Lord Ryder said: "The BBC must now move forward in the wake of Lord Hutton's report, which highlighted serious defects in the Corporation's processes and procedures.
"On behalf of the BBC I have no hesitation in apologising unreservedly for our errors and to the individuals whose reputations were affected by them."
Prime Minister Tony Blair quickly welcomed the statement, saying it meant both the BBC and the government could move on.
He said: "This for me has always been a
very simple matter of an accusation that was a very serious one that was made.
It has now been withdrawn, that is all I ever wanted."
Mr Blair said he respected the BBC's independence and expected it to continue to question the government "in a proper way".
The apology was also welcomed by ex-Number 10 media chief Alastair Campbell, who told BBC News 24: "It was right that Gavyn Davies has resigned, it's right that Greg
Lord Hutton's report cleared the government of "sexing up" its Iraq weapons dossier with unreliable intelligence.
He criticised "defective" BBC editorial controls over defence correspondent Andrew Gilligan's broadcasts on the Today programme.
Leaving after four years in his post, Mr Dyke said his position had been compromised by Lord Hutton's criticisms of BBC management.
September 2002: Government produces dossier about alleged Iraqi weapons of mass destruction, including claim they could be deployed within 45 minutes
May 2003: BBC Today programme's Andrew Gilligan broadcasts report of claims Downing Street "sexed up" dossier, with 45 mins claim included against intelligence agencies' wishes
10 July 2003:Dr David Kelly named as suspected source of report as government continues to deny the story
17 July 2003: Dr Kelly found dead
August 2003: Lord Hutton begins six weeks of hearings about the circumstances around Dr Kelly's death
Former BBC journalist Martin Bell paid tribute to Mr Dyke: "He revived the confidence of staff, he was an inspirational leader and his departure is a serious blow to public sector broadcasting."

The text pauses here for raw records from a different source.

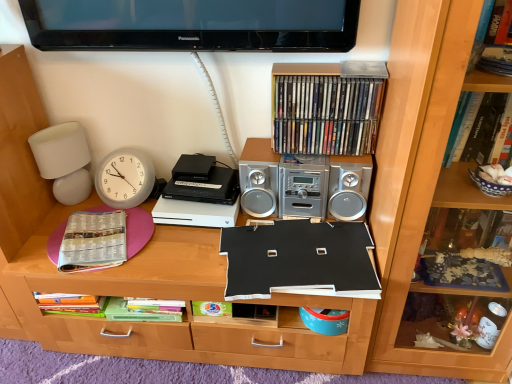 You are a GUI agent. You are given a task and a screenshot of the screen. Output one action in this format:
    pyautogui.click(x=<x>, y=<y>)
    Task: Click on the vacant point above black matte paper at center, arranged as the 1th paperback book when viewed from the right (from a real-world perspective)
    The height and width of the screenshot is (384, 512).
    Given the screenshot: What is the action you would take?
    pyautogui.click(x=300, y=266) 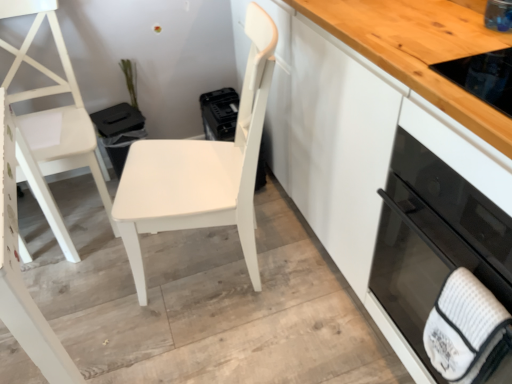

Mr Dyke's deputy, Mark Byford, has been appointed as acting director general until a successor is chosen.
The departure of both the BBC chairman and director general comes amid growing calls for the BBC to come under outside regulation.
Culture Secretary Tessa Jowell said the Hutton report would be taken into account in the 2006 review of the BBC's charter.
In his resignation statement, Mr Davies said that as the man at the top he had to take responsibility.
But he questioned whether Lord Hutton's "bald conclusions" on the dossier's production could be reconciled with the balance of the inquiry's evidence.
In his long-awaited report, Lord Hutton said he believed Dr Kelly had killed himself after being named as the suspected source of the BBC's controversial weapons dossier story.
Dr Kelly's family has urged the government to learn from their tragedy.
In a separate development on Thursday it has emerged Lord Hutton will be grilled by a committee of MPs over the role of inquiries into government.
The retired judge has also ordered an urgent investigation into the leak of his findings to the Sun newspaper.